Polda Metro Jaya Tangkap Diduga Pembunuh Aktivis Buruh JICT

- Polda Metro Jaya menangkap terduga pelaku pembunuhan aktivis buruh Ermanto Usman, namun belum mengungkap identitas maupun jumlah tersangka yang terlibat dalam kasus tersebut.
- Ermanto, pensiunan dan mantan anggota Federasi Pekerja Pelabuhan Indonesia, ditemukan tewas di rumahnya di Jatibening, Bekasi, sementara istrinya ditemukan dalam kondisi kritis.
- Kasus ini terungkap setelah anak korban curiga karena tidak dibangunkan untuk sahur dan menemukan pintu kamar orang tuanya rusak serta kedua korban tergeletak di dalamnya.

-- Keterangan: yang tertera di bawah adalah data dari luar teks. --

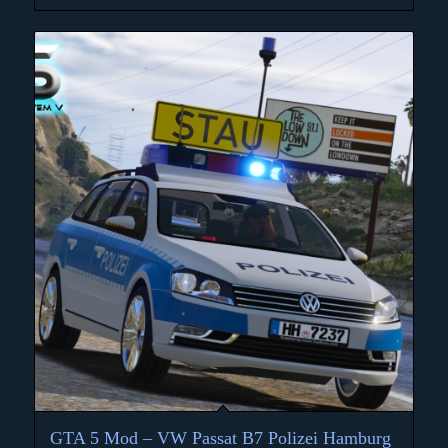
GTA 5 Mod – VW Passat B7 Polizei Hamburg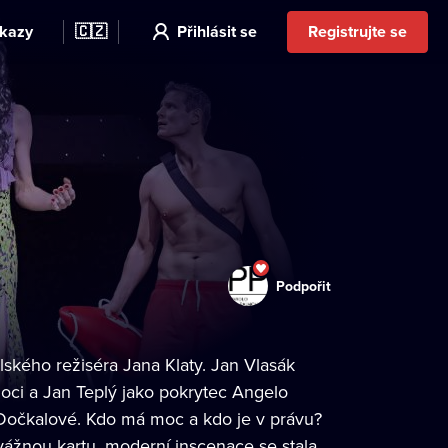
kazy
🇨🇿
Přihlásit se
Registrujte se
Podpořit
lského režiséra Jana Klaty. Jan Vlasák
oci a Jan Teplý jako pokrytec Angelo
y Dočkalové. Kdo má moc a kdo je v právu?
vážnou kartu, moderní inscenace se stala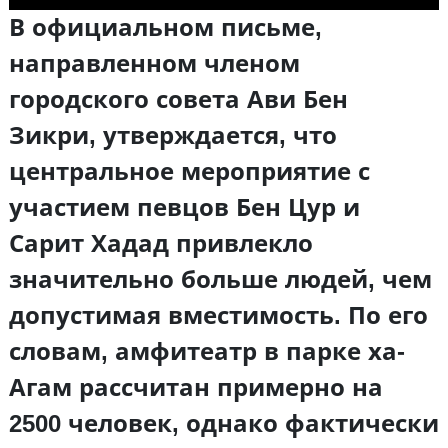
В официальном письме,
направленном членом
городского совета Ави Бен
Зикри, утверждается, что
центральное мероприятие с
участием певцов Бен Цур и
Сарит Хадад привлекло
значительно больше людей, чем
допустимая вместимость. По его
словам, амфитеатр в парке ха-
Агам рассчитан примерно на
2500 человек, однако фактически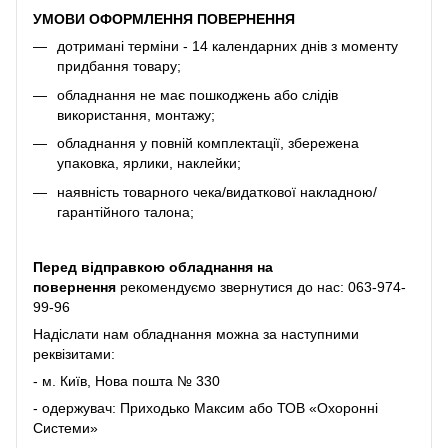
УМОВИ ОФОРМЛЕННЯ ПОВЕРНЕННЯ
дотримані терміни - 14 календарних днів з моменту
придбання товару;
обладнання не має пошкоджень або слідів
використання, монтажу;
обладнання у повній комплектації, збережена
упаковка, ярлики, наклейки;
наявність товарного чека/видаткової накладною/
гарантійного талона;
Перед відправкою обладнання на
повернення
рекомендуємо звернутися до нас:
063-974-
99-96
Надіслати нам обладнання можна за наступними
реквізитами:
- м. Київ, Нова пошта № 330
- одержувач: Приходько Максим або ТОВ «Охоронні
Системи»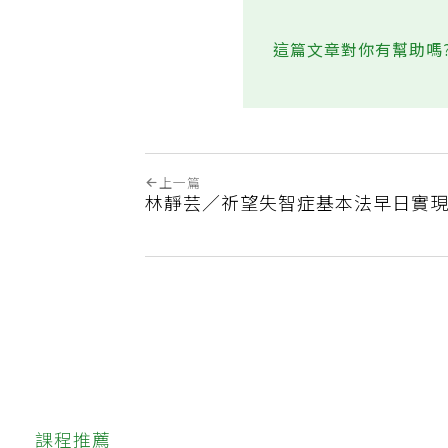
這篇文章對你有幫助嗎
上一篇
林靜芸／祈望失智症基本法早日實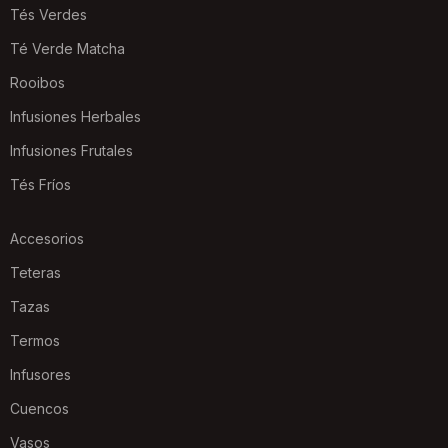
Tés Verdes
Té Verde Matcha
Rooibos
Infusiones Herbales
Infusiones Frutales
Tés Fríos
Accesorios
Teteras
Tazas
Termos
Infusores
Cuencos
Vasos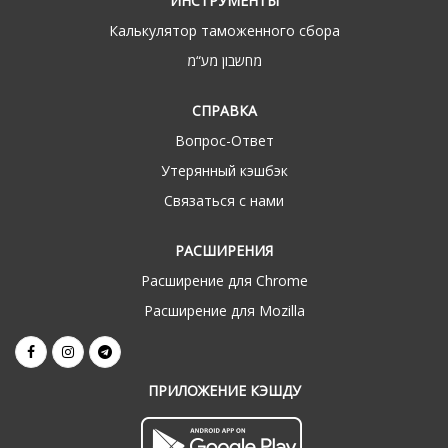
ИНСТРУМЕНТЫ
Калькулятор таможенного сбора
מחשבון מע“מ
СПРАВКА
Вопрос-Ответ
Утерянный кэшбэк
Связаться с нами
РАСШИРЕНИЯ
Расширение для Chrome
Расширение для Mozilla
ПРИЛОЖЕНИЕ КЭШДУ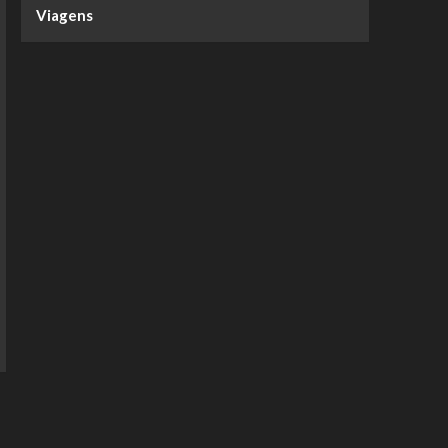
Viagens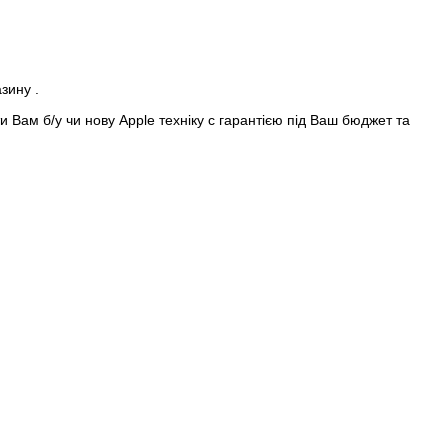
азину .
 Вам б/у чи нову Apple техніку с гарантією під Ваш бюджет та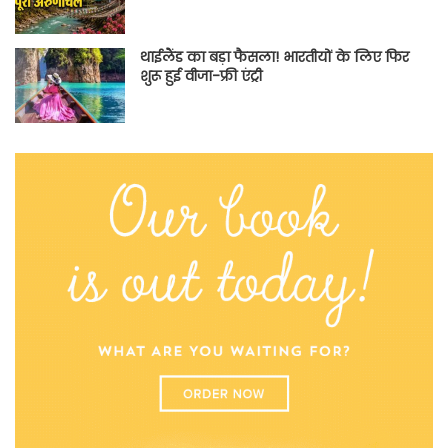
थाईलैंड का बड़ा फैसला! भारतीयों के लिए फिर
शुरू हुई वीजा-फ्री एंट्री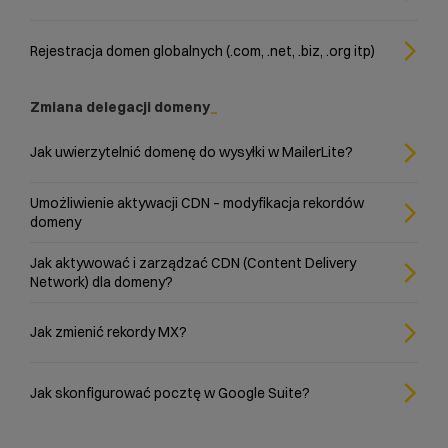
Rejestracja domen globalnych (.com, .net, .biz, .org itp)
Zmiana delegacji domeny
Jak uwierzytelnić domenę do wysyłki w MailerLite?
Umożliwienie aktywacji CDN – modyfikacja rekordów
domeny
Jak aktywować i zarządzać CDN (Content Delivery
Network) dla domeny?
Jak zmienić rekordy MX?
Jak skonfigurować pocztę w Google Suite?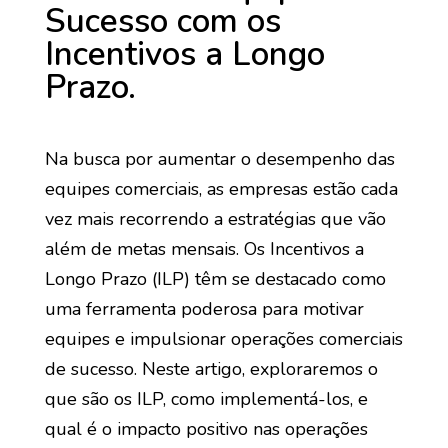
Sucesso com os
Incentivos a Longo
Prazo.
Na busca por aumentar o desempenho das
equipes comerciais, as empresas estão cada
vez mais recorrendo a estratégias que vão
além de metas mensais. Os Incentivos a
Longo Prazo (ILP) têm se destacado como
uma ferramenta poderosa para motivar
equipes e impulsionar operações comerciais
de sucesso. Neste artigo, exploraremos o
que são os ILP, como implementá-los, e
qual é o impacto positivo nas operações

Jakarta, IDN Times - Polda Metro Jaya menangkap diduga pembunuh aktivis buruh di lingkungan PT Jakarta Internasional Container Terminal (JICT), Ermanto Usman.
Kasubdit Jatanras Polda Metro Jaya AKBP Abdul Rahim membenarkan adanya penangkapan tersebut.
“Benar mas,” kata Abdul Rahim saat dikonfirmasi, Selasa (10/3/2026).
Abdul Rahim belum merinci siapa pelaku yang ditangkap maupun berapa jumlah orang yang terlibat dalam kasus itu.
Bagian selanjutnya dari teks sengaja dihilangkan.